• _Dataset entries_

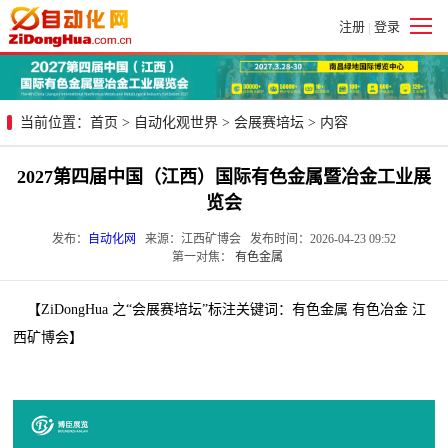
注册
登录
|
当前位置：
首页
>
自动化观世界
>
会展赛培坛
> 内容
2027第四届中国（江西）国际有色金属暨冶金工业展
览会
发布：
自动化网
来源：江西矿博会 发布时间：2026-04-23 09:52
第一对焦：
有色金属
【ZiDongHua 之“会展赛培坛”标注关键词：有色金属 有色冶金 江
西矿博会】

• _Problem_
What is the number of lines in the entries that include the string "会展赛培坛"? Reply with that number alone.

• _Task answer_
2